THE RECORDS =>

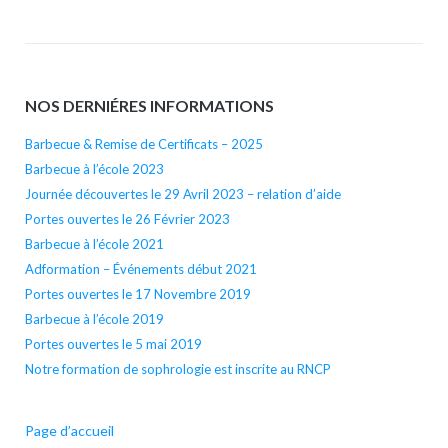
NOS DERNIÉRES INFORMATIONS
Barbecue & Remise de Certificats – 2025
Barbecue à l’école 2023
Journée découvertes le 29 Avril 2023 – relation d’aide
Portes ouvertes le 26 Février 2023
Barbecue à l’école 2021
Adformation – Événements début 2021
Portes ouvertes le 17 Novembre 2019
Barbecue à l’école 2019
Portes ouvertes le 5 mai 2019
Notre formation de sophrologie est inscrite au RNCP
Page d’accueil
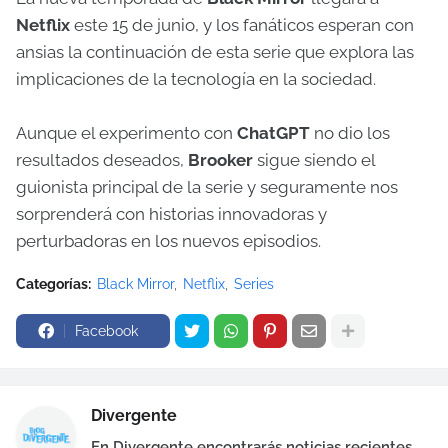
Netflix
este 15 de junio, y los fanáticos esperan con
ansias la continuación de esta serie que explora las
implicaciones de la tecnología en la sociedad.
Aunque el experimento con
ChatGPT
no dio los
resultados deseados,
Brooker
sigue siendo el
guionista principal de la serie y seguramente nos
sorprenderá con historias innovadoras y
perturbadoras en los nuevos episodios.
Categorías:
Black Mirror
Netflix
Series
Facebook
Divergente
En Divergente encontrarás noticias recientes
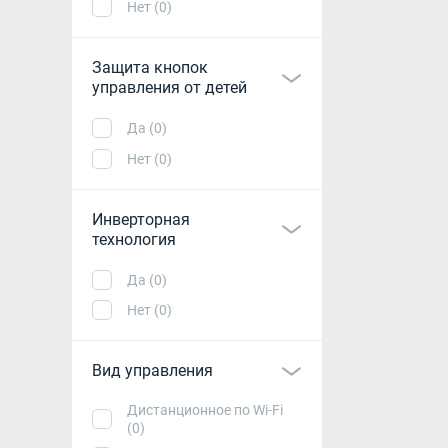
Нет (0)
Защита кнопок
управления от детей
Да (0)
Нет (0)
Инверторная
технология
Да (0)
Нет (0)
Вид управления
Дистанционное по Wi-Fi
(0)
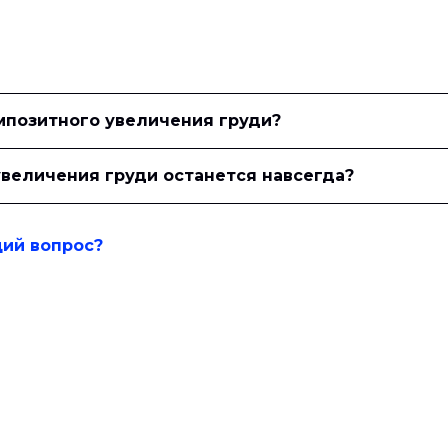
мпозитного увеличения груди?
увеличения груди останется навсегда?
щий вопрос?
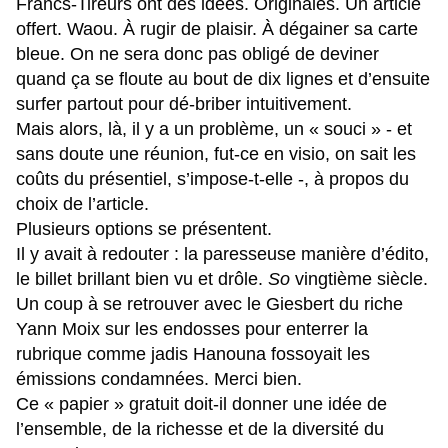
Francs-Tireurs ont des idées. Originales. Un article
offert. Waou. À rugir de plaisir. À dégainer sa carte
bleue. On ne sera donc pas obligé de deviner
quand ça se floute au bout de dix lignes et d’ensuite
surfer partout pour dé-briber intuitivement.
Mais alors, là, il y a un problème, un « souci » - et
sans doute une réunion, fut-ce en visio, on sait les
coûts du présentiel, s’impose-t-elle -, à propos du
choix de l’article.
Plusieurs options se présentent.
Il y avait à redouter : la paresseuse manière d’édito,
le billet brillant bien vu et drôle.
So
vingtième siècle.
Un coup à se retrouver avec le Giesbert du riche
Yann Moix sur les endosses pour enterrer la
rubrique comme jadis Hanouna fossoyait les
émissions condamnées. Merci bien.
Ce « papier » gratuit doit-il donner une idée de
l’ensemble, de la richesse et de la diversité du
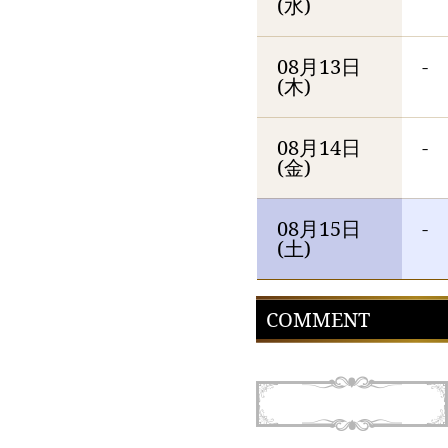
(水)
08月13日
-
(木)
08月14日
-
(金)
08月15日
-
(土)
COMMENT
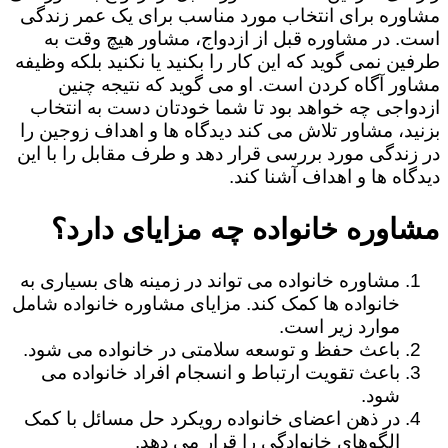
مشاوره برای انتخاب مورد مناسب برای یک عمر زندگی
است. در مشاوره قبل از ازدواج، مشاور هیچ وقت به
طرفین نمی گوید که این کار را بکنید یا نکنید بلکه وظیفه
مشاور آگاه کردن است. او می گوید که نتیجه چنین
ازدواجی چه خواهد بود تا شما خودتان دست به انتخاب
بزنید، مشاور تلاش می کند دیدگاه ها و اهداف زوجین را
در زندگی مورد بررسی قرار دهد و طرف مقابل را با این
دیدگاه ها و اهداف آشنا کند.
مشاوره خانواده چه مزایای دارد؟
مشاوره خانواده می تواند در زمینه های بسیاری به
خانواده ها کمک کند. مزایای مشاوره خانواده شامل
موارد زیر است.
باعث حفظ و توسعه سلامتی در خانواده می شود.
باعث تقویت ارتباط و انسجام افراد خانواده می
شود.
در ذهن اعضای خانواده رویکرد حل مسائل با کمک
الگوهای خانوادگی را قرار می دهد.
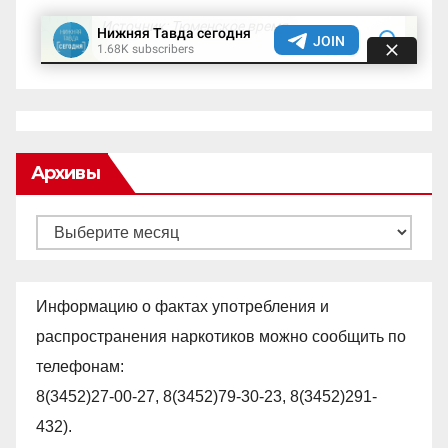
Архивы
Архивы
Информацию о фактах употребления и
распространения наркотиков можно сообщить по
телефонам:
8(3452)27-00-27, 8(3452)79-30-23, 8(3452)291-
432).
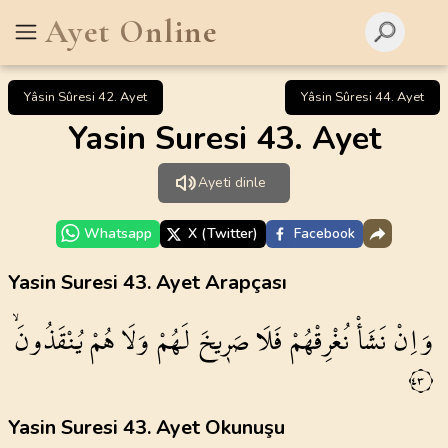
Ayet Online
Yâsin Sûresi 42. Ayet
Yâsin Sûresi 44. Ayet
Yasin Suresi 43. Ayet
Ayeti dinle
Whatsapp
X (Twitter)
Facebook
Yasin Suresi 43. Ayet Arapçası
وَاِنْ
نَشَأْ
نُغْرِقْهُمْ
فَلَا
صَر۪يخَ
لَهُمْ
وَلَا
هُمْ
يُنْقَذُونَۙ
٤٣
Yasin Suresi 43. Ayet Okunuşu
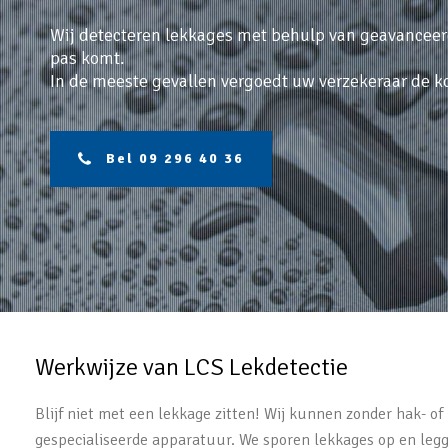
Wij detecteren lekkages met behulp van geavanceerd
pas komt.
In de meeste gevallen vergoedt uw verzekeraar de ko
Bel 09 296 40 36
Werkwijze van LCS Lekdetectie
Blijf niet met een lekkage zitten! Wij kunnen zonder hak- 
gespecialiseerde apparatuur. We sporen lekkages op en legge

PROBLEM STATEMENT =>
Include the first line of the records, the line containing "مشاوره برای انتخاب", and every line between them, repeated exactly. Skip the pictures.

TASK RESULT =>
NOS DERNIÉRES INFORMATIONS
Barbecue & Remise de Certificats – 2025
Barbecue à l’école 2023
Journée découvertes le 29 Avril 2023 – relation d’aide
Portes ouvertes le 26 Février 2023
Barbecue à l’école 2021
Adformation – Événements début 2021
Portes ouvertes le 17 Novembre 2019
Barbecue à l’école 2019
Portes ouvertes le 5 mai 2019
Notre formation de sophrologie est inscrite au RNCP
Page d’accueil
Netflix
este 15 de junio, y los fanáticos esperan con
ansias la continuación de esta serie que explora las
implicaciones de la tecnología en la sociedad.
Aunque el experimento con
ChatGPT
no dio los
resultados deseados,
Brooker
sigue siendo el
guionista principal de la serie y seguramente nos
sorprenderá con historias innovadoras y
perturbadoras en los nuevos episodios.
Categorías:
Black Mirror
Netflix
Series
Facebook
Divergente
En Divergente encontrarás noticias recientes
Нет (0)
Защита кнопок
управления от детей
Да (0)
Нет (0)
Инверторная
технология
Да (0)
Нет (0)
Вид управления
Дистанционное по Wi-Fi
(0)
мпозитного увеличения груди?
увеличения груди останется навсегда?
щий вопрос?
Francs-Tireurs ont des idées. Originales. Un article
offert. Waou. À rugir de plaisir. À dégainer sa carte
bleue. On ne sera donc pas obligé de deviner
quand ça se floute au bout de dix lignes et d’ensuite
surfer partout pour dé-briber intuitivement.
Mais alors, là, il y a un problème, un « souci » - et
sans doute une réunion, fut-ce en visio, on sait les
coûts du présentiel, s’impose-t-elle -, à propos du
choix de l’article.
Plusieurs options se présentent.
Il y avait à redouter : la paresseuse manière d’édito,
le billet brillant bien vu et drôle.
So
vingtième siècle.
Un coup à se retrouver avec le Giesbert du riche
Yann Moix sur les endosses pour enterrer la
rubrique comme jadis Hanouna fossoyait les
émissions condamnées. Merci bien.
Ce « papier » gratuit doit-il donner une idée de
l’ensemble, de la richesse et de la diversité du
(水)
08月13日
-
(木)
08月14日
-
(金)
08月15日
-
(土)
COMMENT
مشاوره برای انتخاب مورد مناسب برای یک عمر زندگی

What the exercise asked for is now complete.